BOB Snedden believes it could only be a matter of time before someone is injured by unexploded ordnance (UXO) on the the former artillery training area at Tianjara.
Mr Snedden has spent more than 15 years researching the historic use of the former artillery area west of Nowra, and believes a similar incident to earlier this year near Newcastle where a man and his daughter were injured when UXO they collected at Stockton Beach and took home exploded, could happen locally.
He has called for stronger signage in the area, which is popular among bushwalkers, to warn them of the possible dangers.
Tianjara is never far from Mr Snedden’s thoughts. In 2017 he produced a book on the history of the range, which had been used for various forms of military training from 1942 to 1983.
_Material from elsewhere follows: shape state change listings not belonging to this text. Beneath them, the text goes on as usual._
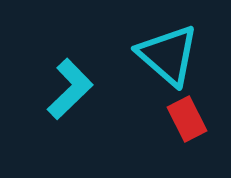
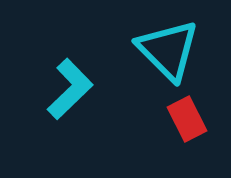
cyan triangle: moved 5 px up; rotated 4 degrees clockwise
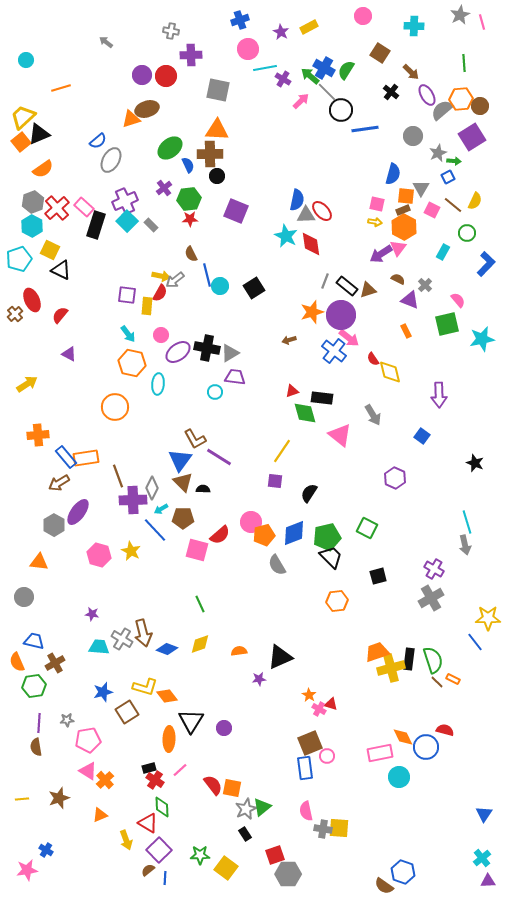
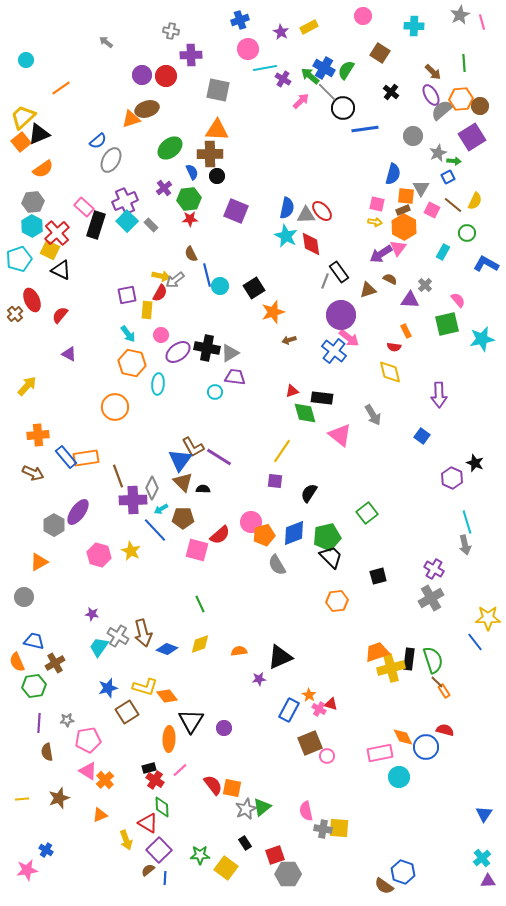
brown arrow at (411, 72): moved 22 px right
orange line at (61, 88): rotated 18 degrees counterclockwise
purple ellipse at (427, 95): moved 4 px right
black circle at (341, 110): moved 2 px right, 2 px up
blue semicircle at (188, 165): moved 4 px right, 7 px down
blue semicircle at (297, 200): moved 10 px left, 8 px down
gray hexagon at (33, 202): rotated 15 degrees clockwise
red cross at (57, 208): moved 25 px down
blue L-shape at (486, 264): rotated 105 degrees counterclockwise
brown semicircle at (398, 279): moved 8 px left
black rectangle at (347, 286): moved 8 px left, 14 px up; rotated 15 degrees clockwise
purple square at (127, 295): rotated 18 degrees counterclockwise
purple triangle at (410, 300): rotated 18 degrees counterclockwise
yellow rectangle at (147, 306): moved 4 px down
orange star at (312, 312): moved 39 px left
red semicircle at (373, 359): moved 21 px right, 12 px up; rotated 48 degrees counterclockwise
yellow arrow at (27, 384): moved 2 px down; rotated 15 degrees counterclockwise
brown L-shape at (195, 439): moved 2 px left, 8 px down
purple hexagon at (395, 478): moved 57 px right
brown arrow at (59, 483): moved 26 px left, 10 px up; rotated 125 degrees counterclockwise
green square at (367, 528): moved 15 px up; rotated 25 degrees clockwise
orange triangle at (39, 562): rotated 36 degrees counterclockwise
gray cross at (122, 639): moved 4 px left, 3 px up
cyan trapezoid at (99, 647): rotated 60 degrees counterclockwise
orange rectangle at (453, 679): moved 9 px left, 12 px down; rotated 32 degrees clockwise
blue star at (103, 692): moved 5 px right, 4 px up
brown semicircle at (36, 747): moved 11 px right, 5 px down
blue rectangle at (305, 768): moved 16 px left, 58 px up; rotated 35 degrees clockwise
black rectangle at (245, 834): moved 9 px down
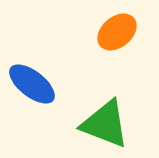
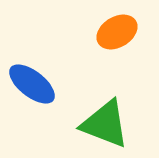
orange ellipse: rotated 9 degrees clockwise
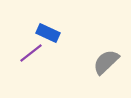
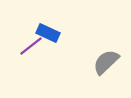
purple line: moved 7 px up
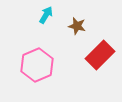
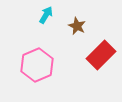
brown star: rotated 12 degrees clockwise
red rectangle: moved 1 px right
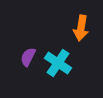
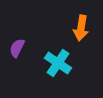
purple semicircle: moved 11 px left, 9 px up
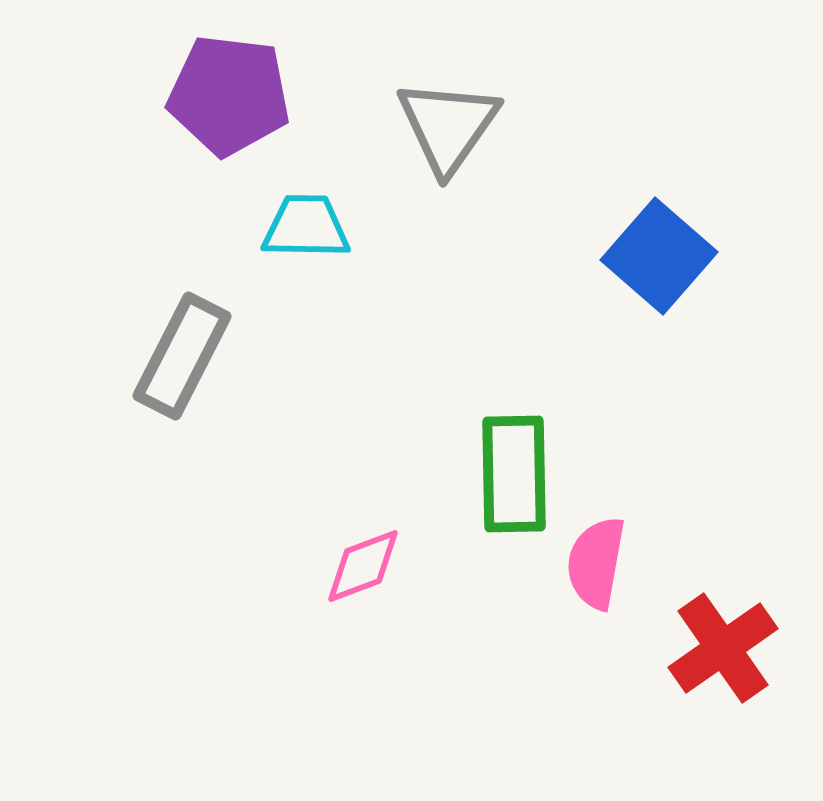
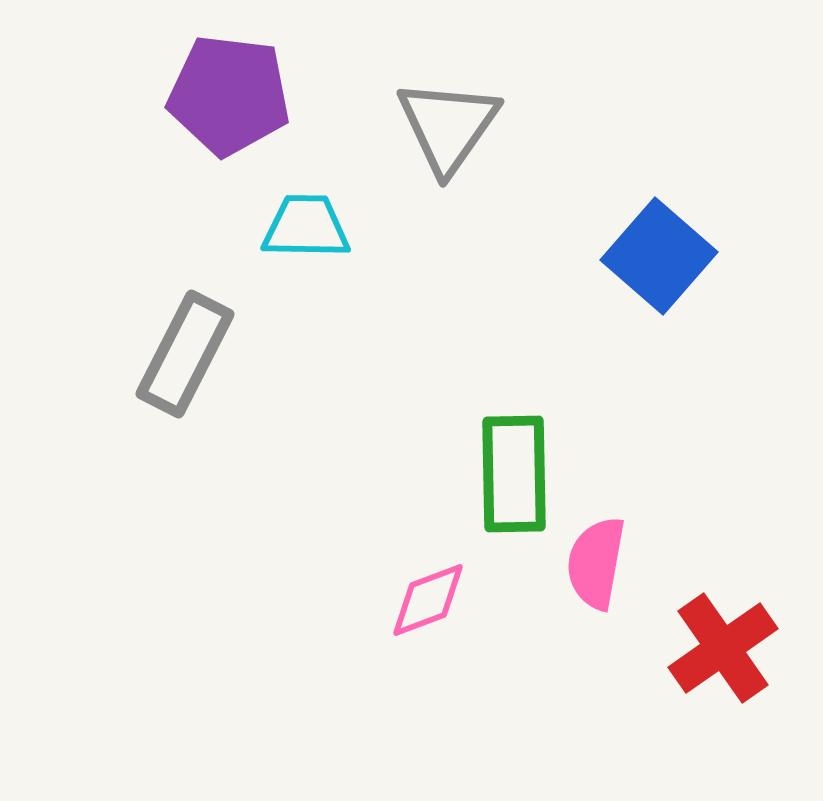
gray rectangle: moved 3 px right, 2 px up
pink diamond: moved 65 px right, 34 px down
Mr Snedden said there were some serious lessons to be learned from the incident at Newcastle that could assist in the future management of Tianjara.
He’s had an interest in the area since the mid 1960s and spent more than 15 years investigating the areas fired upon by the military during the range’s 40 year operation but it was working on the Budawangs Bushwalking and Camping Strategy document that really sparked his research.
His research included talking to numerous personnel who used the range but a “chance encounter” with Cris George, a retired naval airman and risk assessment professional solidified his beliefs.
Mr George was a former auditor on the Army Safety Management System and in the past had had some management responsibilities during the life of the Tianjara Artillery Training Area (TATA) and proved invaluable.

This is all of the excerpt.